One Lubbock neighborhood is fed up with a mysterious sewer smell that has been lingering for years. At Thursday's city council meeting, some neighbors urged the council to investigate this problem.
"If you get a good whiff of it, it will make your eyes water. It will give you a headache," said Becki Laurent.
"It takes your breath away," said Karen Watson.
"It's a sewer gas, whatever you want to call it, but I mean it's just terrible," said Jimmy McCann.
People along 60th Street between Canton and University have had enough of a rancid smell that will not leave them alone.
"Sometimes we can go off and come home and the smell just hits you in the face. And we have family members that come over and they don't want to stay here because of the smell of the house and you know we have to live here, this is our home, we've been here over 20 years, so we have to stay here, but I don't know it's a serious problem," said Vicki McCann.
Becki Laurent says the smell has been there since she and her family moved in, four years ago. "It was outside in the backyard and we were told by the inspector that it was all over the city because it had been raining a lot that the sewer lines were all flooded that's when it was coming up out of the sewer lines and it was going to go away," said Laurent.
So what is this smell? The Lubbock Assistant Director of Water Utilities Aubrey Spear says all sewer systems generate hydrogen sulfide gas and methane gas, but it's the hydrogen sulfide that is causing the smell. The city says aging sewer lines and aging homes also play a role.
"It is a issue, it's a joint issue that we and the homeowners need to solve together obviously our system is exacerbating some of our problems in that area but they also have a responsibility that they need to make sure their aging structure is working properly," said Spear.

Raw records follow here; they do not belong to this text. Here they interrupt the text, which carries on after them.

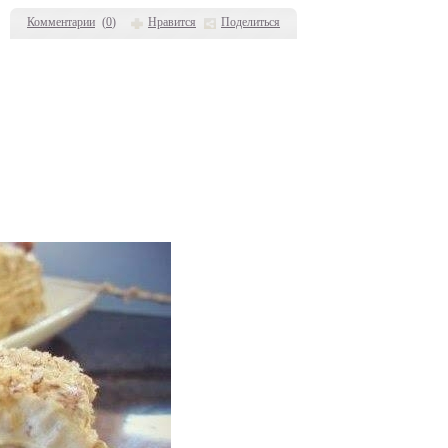
Комментарии
(
0
)
Нравится
Поделиться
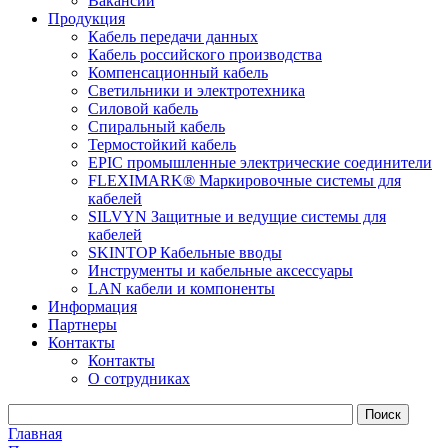
Вакансии
Продукция
Кабель передачи данных
Кабель российского производства
Компенсационный кабель
Светильники и электротехника
Силовой кабель
Спиральный кабель
Термостойкий кабель
EPIC промышленные электрические соединители
FLEXIMARK® Маркировочные системы для
кабелей
SILVYN Защитные и ведущие системы для
кабелей
SKINTOP Кабельные вводы
Инструменты и кабельные аксессуары
LAN кабели и компоненты
Информация
Партнеры
Контакты
Контакты
О сотрудниках
Главная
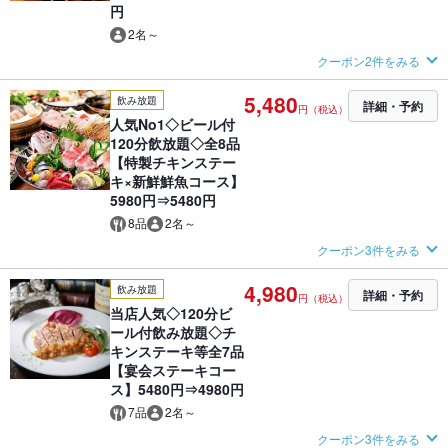
円
2名～
クーポン2件をみる
5,480
飲み放題
詳細・予約
円（税込）
人気No1◇ビール付
120分飲放題◇全8品
【特製チキンステー
キ×新鮮鮮魚コース】
5980円⇒5480円
8品
2名～
クーポン3件をみる
4,980
飲み放題
詳細・予約
円（税込）
当店人気◇120分ビ
ール付飲み放題◇チ
キンステーキ等全7品
【宴会ステーキコー
ス】5480円⇒4980円
7品
2名～
クーポン3件をみる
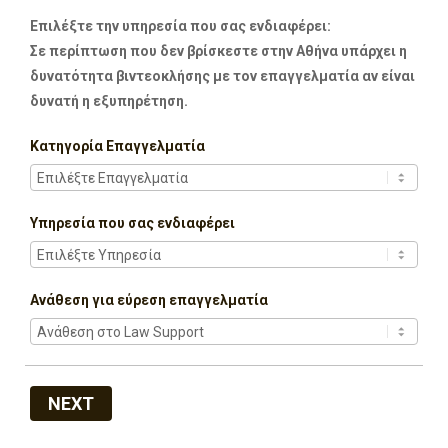
Επιλέξτε την υπηρεσία που σας ενδιαφέρει:
Σε περίπτωση που δεν βρίσκεστε στην Αθήνα υπάρχει η
δυνατότητα βιντεοκλήσης με τον επαγγελματία αν είναι
δυνατή η εξυπηρέτηση.
Κατηγορία Επαγγελματία
Υπηρεσία που σας ενδιαφέρει
Ανάθεση για εύρεση επαγγελματία
NEXT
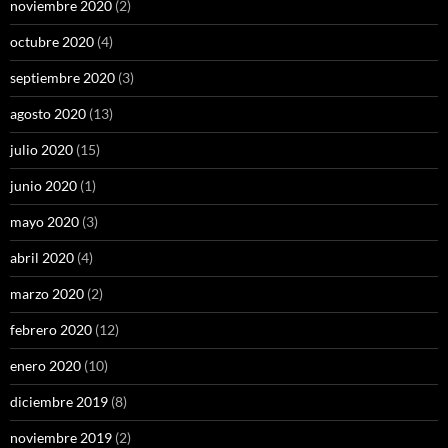
noviembre 2020
(2)
octubre 2020
(4)
septiembre 2020
(3)
agosto 2020
(13)
julio 2020
(15)
junio 2020
(1)
mayo 2020
(3)
abril 2020
(4)
marzo 2020
(2)
febrero 2020
(12)
enero 2020
(10)
diciembre 2019
(8)
noviembre 2019
(2)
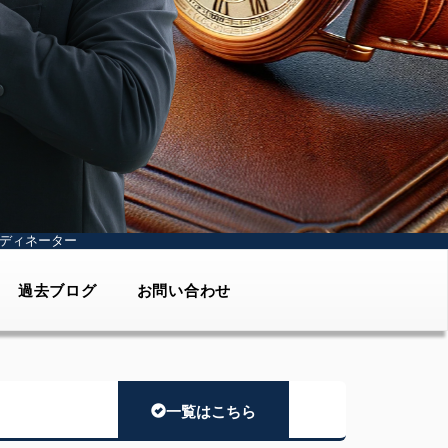
ディネーター
過去ブログ
お問い合わせ
一覧はこちら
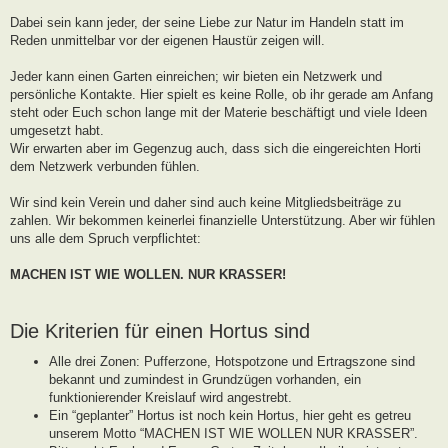
g
Dabei sein kann jeder, der seine Liebe zur Natur im Handeln statt im
Reden unmittelbar vor der eigenen Haustür zeigen will.
Jeder kann einen Garten einreichen; wir bieten ein Netzwerk und
persönliche Kontakte. Hier spielt es keine Rolle, ob ihr gerade am Anfang
steht oder Euch schon lange mit der Materie beschäftigt und viele Ideen
umgesetzt habt.
Wir erwarten aber im Gegenzug auch, dass sich die eingereichten Horti
dem Netzwerk verbunden fühlen.
Wir sind kein Verein und daher sind auch keine Mitgliedsbeiträge zu
zahlen. Wir bekommen keinerlei finanzielle Unterstützung. Aber wir fühlen
uns alle dem Spruch verpflichtet:
MACHEN IST WIE WOLLEN. NUR KRASSER!
Die Kriterien für einen Hortus sind
Alle drei Zonen: Pufferzone, Hotspotzone und Ertragszone sind
bekannt und zumindest in Grundzügen vorhanden, ein
funktionierender Kreislauf wird angestrebt.
Ein “geplanter” Hortus ist noch kein Hortus, hier geht es getreu
unserem Motto “MACHEN IST WIE WOLLEN NUR KRASSER”.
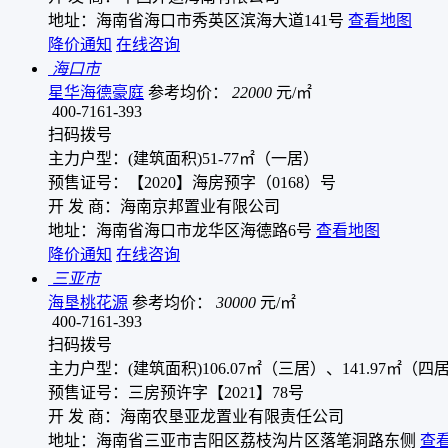
地址：海南省海口市秀英区滨海大道141号
查看地图
降价通知
在线咨询
海口市
星华海德豪庭
参考均价：
22000
元/㎡
400-7161-393
扫码拨号
主力户型：(建筑面积)51-77㎡（一居）
预售证号：【2020】海房预字（0168）号
开 发 商：海南京邦置业有限公司
地址：海南省海口市龙华区海德路6号
查看地图
降价通知
在线咨询
三亚市
海垦桃花源
参考均价：
30000
元/㎡
400-7161-393
扫码拨号
主力户型：(建筑面积)106.07㎡（三居）、141.97㎡（四
预售证号：三房预许字【2021】78号
开 发 商：海南农垦亚龙置业有限责任公司
地址：海南省三亚市吉阳区荔枝沟片区落笔洞路东侧
查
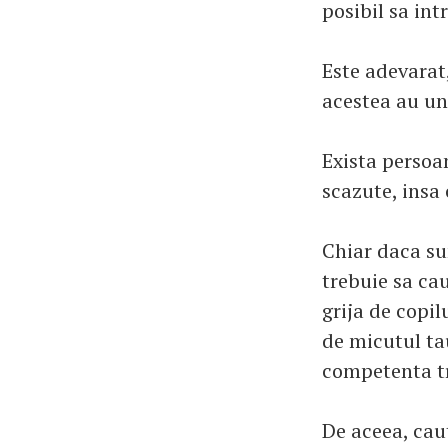
posibil sa int
Este adevarat,
acestea au un
Exista persoa
scazute, insa 
Chiar daca sun
trebuie sa cau
grija de copil
de micutul tau
competenta tr
De aceea, cau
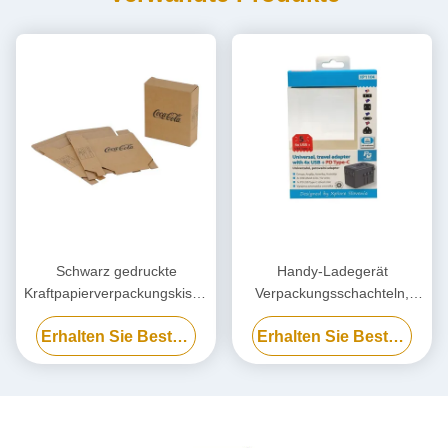
Schwarz gedruckte
Handy-Ladegerät
Kraftpapierverpackungskiste,
Verpackungsschachteln,
umweltfreundliche
Biologisch abbaubare
Erhalten Sie Besten Preis
Erhalten Sie Besten Preis
Kartonkartonbox
Powerbank-
Verpackungsschachtel
kundenspezifisch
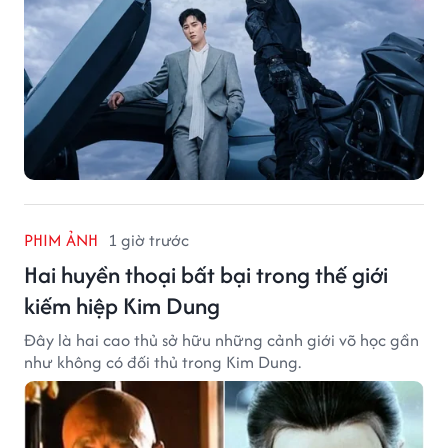
PHIM ẢNH
1 giờ trước
Hai huyền thoại bất bại trong thế giới
kiếm hiệp Kim Dung
Đây là hai cao thủ sở hữu những cảnh giới võ học gần
như không có đối thủ trong Kim Dung.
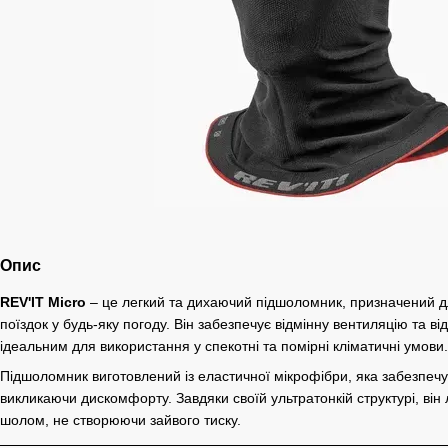
Опис
REV'IT Micro
– це легкий та дихаючий підшоломник, призначений дл
поїздок у будь-яку погоду. Він забезпечує відмінну вентиляцію та в
ідеальним для використання у спекотні та помірні кліматичні умови.
Підшоломник виготовлений із еластичної мікрофібри, яка забезпеч
викликаючи дискомфорту. Завдяки своїй ультратонкій структурі, він
шолом, не створюючи зайвого тиску.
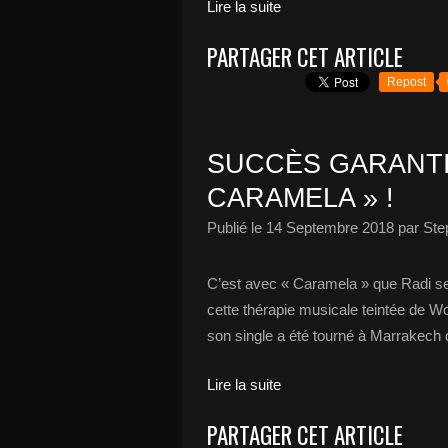
Lire la suite
PARTAGER CET ARTICLE
Repost
SUCCÈS GARANTI
CARAMELA » !
Publié le
14 Septembre 2018
par Ste
C’est avec « Caramela » que Radi se 
cette thérapie musicale teintée de Wor
son single a été tourné à Marrakech d’o
Lire la suite
PARTAGER CET ARTICLE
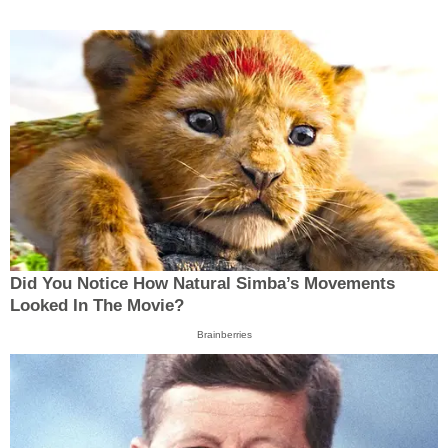
Did You Notice How Natural Simba’s Movements
Looked In The Movie?
Brainberries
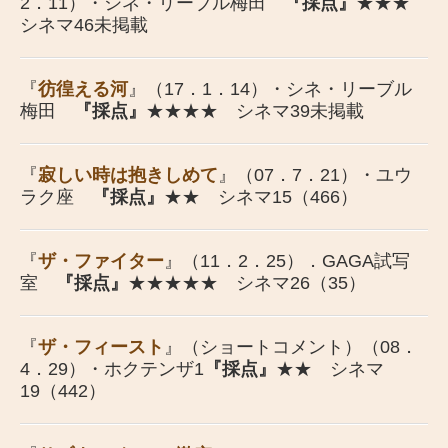
2．11）・シネ・リーブル梅田
『採点』
★★★
シネマ46未掲載
『
彷徨える河
』（17．1．14）・シネ・リーブル
梅田
『採点』
★★★★ シネマ39未掲載
『
寂しい時は抱きしめて
』（07．7．21）・ユウ
ラク座
『採点』
★★ シネマ15（466）
『
ザ・ファイター
』（11．2．25）．GAGA試写
室
『採点』
★★★★★ シネマ26（35）
『
ザ・フィースト
』（ショートコメント）（08．
4．29）・ホクテンザ1
『採点』
★★ シネマ
19（442）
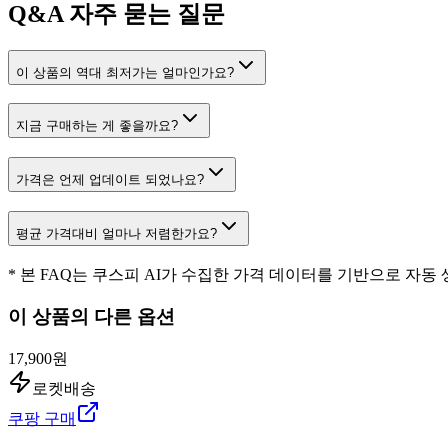
Q&A
자주 묻는 질문
이 상품의 역대 최저가는 얼마인가요?
지금 구매하는 게 좋을까요?
가격은 언제 업데이트 되었나요?
평균 가격대비 얼마나 저렴한가요?
* 본 FAQ는 쿠스피 AI가 수집한 가격 데이터를 기반으로 자동
이 상품의 다른 옵션
17,900원
로켓배송
쿠팡 구매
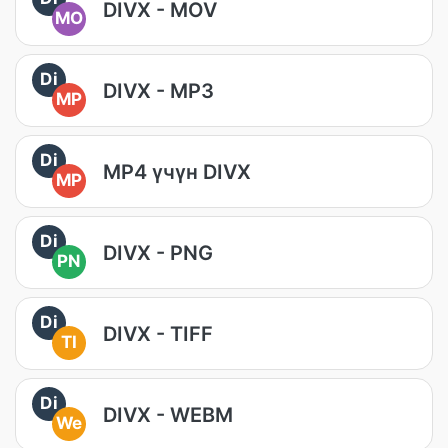
DIVX - MOV
MO
Di
DIVX - MP3
MP
Di
MP4 үчүн DIVX
MP
Di
DIVX - PNG
PN
Di
DIVX - TIFF
TI
Di
DIVX - WEBM
We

Right now the city is working to put backwater valves on certain sewage pipes to temporarily block some of the smell, while they work towards a more long term solution. The main sewage pipe is a 24 inch pipe that runs down the alley of this neighborhood. A long term solution would be to increase the size of that pipe. "This 24 inch line really needs to be increased to a 30 inch line as we continue to add more homes and businesses to the west it is coming down to these lines to the east," said Spear.
Karen Watson and Catherine Bridges have been staying at their parents' house, and believe the sewage gas could have played a role in their mother's death. "I'm not telling you this is what caused my mother's death, I'm telling you that it created it to be a premature death, because she could not breathe," said Bridges.
Now the good news is, if you can smell hydrogen sulfide, it is at lower concentration levels. The city advises people in this neighborhood to get their pipes checked for cracks, which could also be a part of the smell, but they are hoping to have the new, bigger sewage pipe installed in a few months.